Former President Bill Clinton was admitted to MedStar Georgetown University Hospital in Washington, D.C., on Monday with a fever.
Angel Urena, Mr. Clinton’s chief of staff, said in a statement that the 78-year-old was hospitalized “in the afternoon for testing and observation.”
“He remains in good spirits and is deeply grateful for the excellent care he is receiving,” Urena said.
Clinton, a Democrat who served two terms as president from January 1993 to January 2001, spoke at the Democratic National Convention in Chicago this summer and announced her unsuccessful bid for Democratic vice president ahead of the November election. Campaigned for Kamala Harris’ candidacy for the White House.
In the years since Mr. Clinton left the White House, he has faced several health concerns.
In 2004, he underwent quadruple bypass surgery because of persistent chest pain and shortness of breath. Clinton returned to the hospital in 2005 for surgery on a partially collapsed lung, and in 2010 had a pair of stents implanted in her coronary arteries.
Mr. Clinton embraced a primarily vegan diet and reported losing weight and improving his health.

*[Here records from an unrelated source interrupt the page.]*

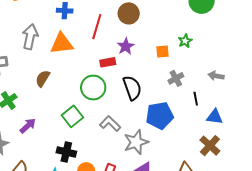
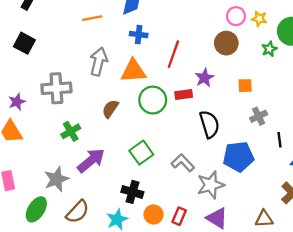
brown circle: (129, 13) -> (226, 43), moved
green star: (185, 41) -> (269, 49), moved
green circle: (93, 88) -> (153, 100), moved
purple arrow: (28, 126) -> (91, 161), size x1.5

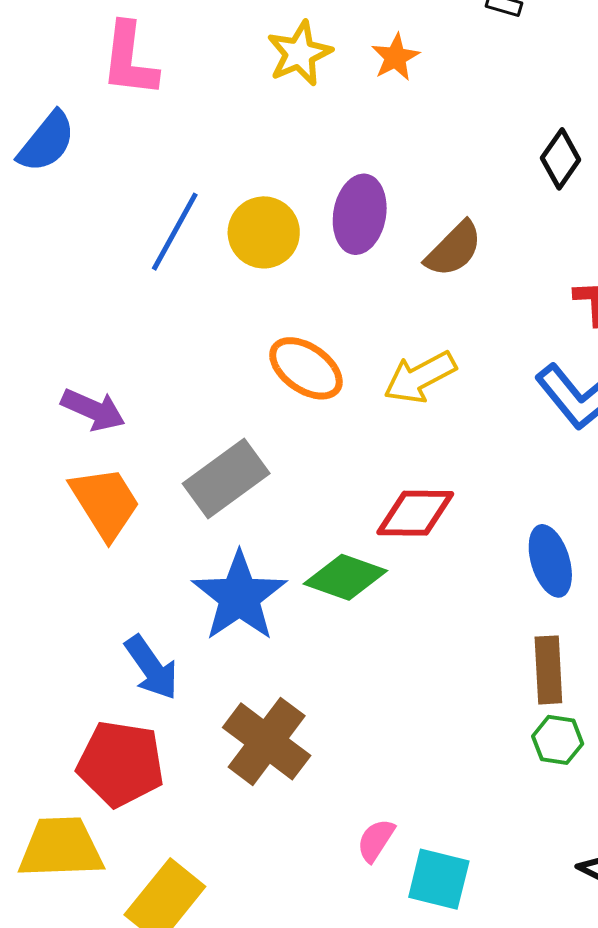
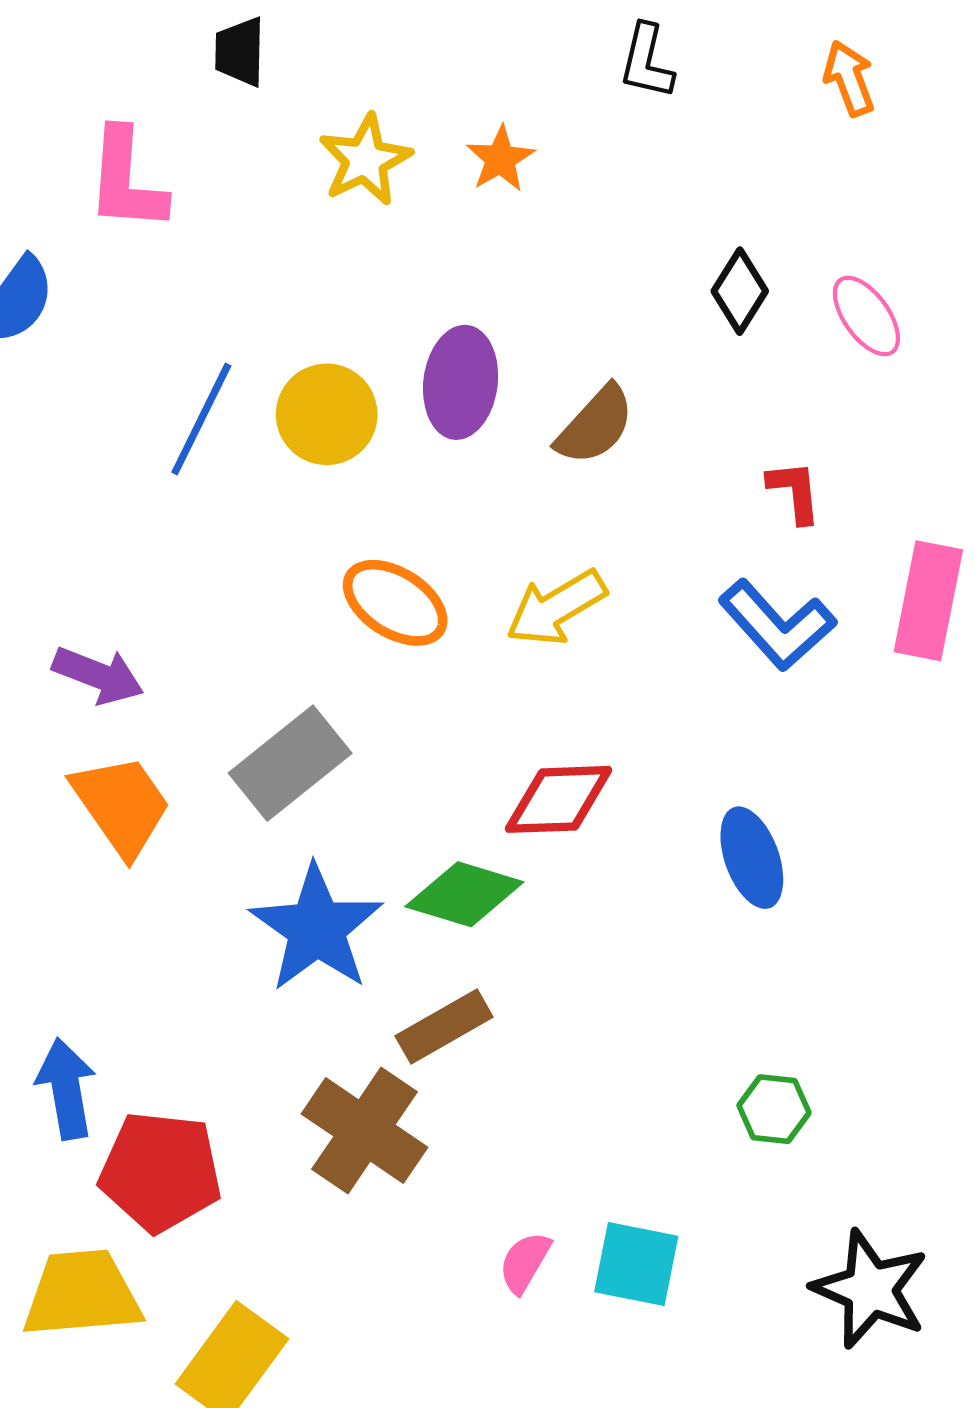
blue arrow: (151, 668) -> (66, 1089), moved, turned -152
brown rectangle: (548, 670) -> (444, 1026), moved, turned 66
cyan square: (439, 879) -> (636, 1264), moved

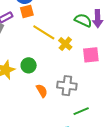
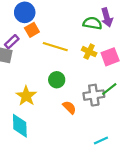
yellow cross: (65, 44) -> (89, 52), moved
green circle: (29, 65) -> (57, 80), moved
green line: (81, 111) -> (109, 89), moved

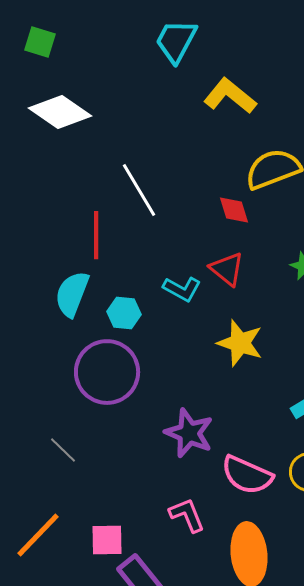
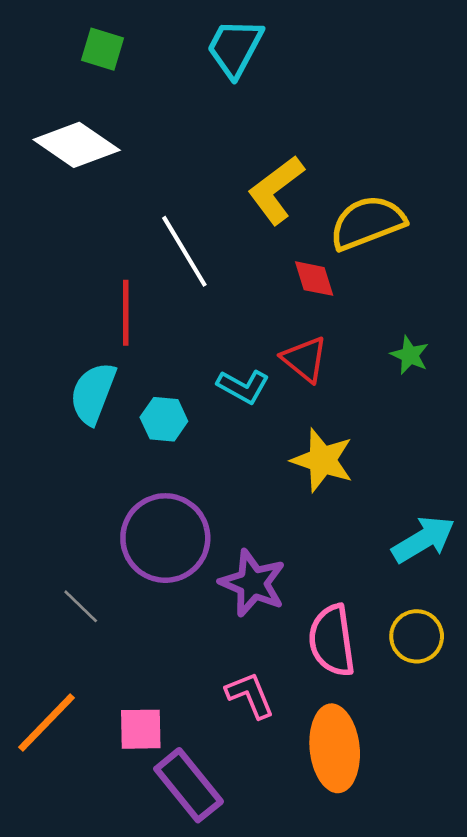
green square: (40, 42) -> (103, 49), moved
yellow L-shape: (230, 96) -> (276, 190), moved, turned -76
purple circle: (107, 372) -> (165, 538), moved
pink semicircle: (247, 475) -> (332, 640), turned 58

In 2021, while the pandemic was still at its height, the former president was hospitalized in California for six days while being treated for an infection unrelated to COVID-19.
An aide to the former president said at the time that Mr. Clinton had a urinary infection that had spread to his bloodstream, but that he was recovering and did not go into potentially life-threatening septic shock. . The aide said Mr. Clinton was in the hospital’s intensive care unit at the time, but was not receiving ICU treatment.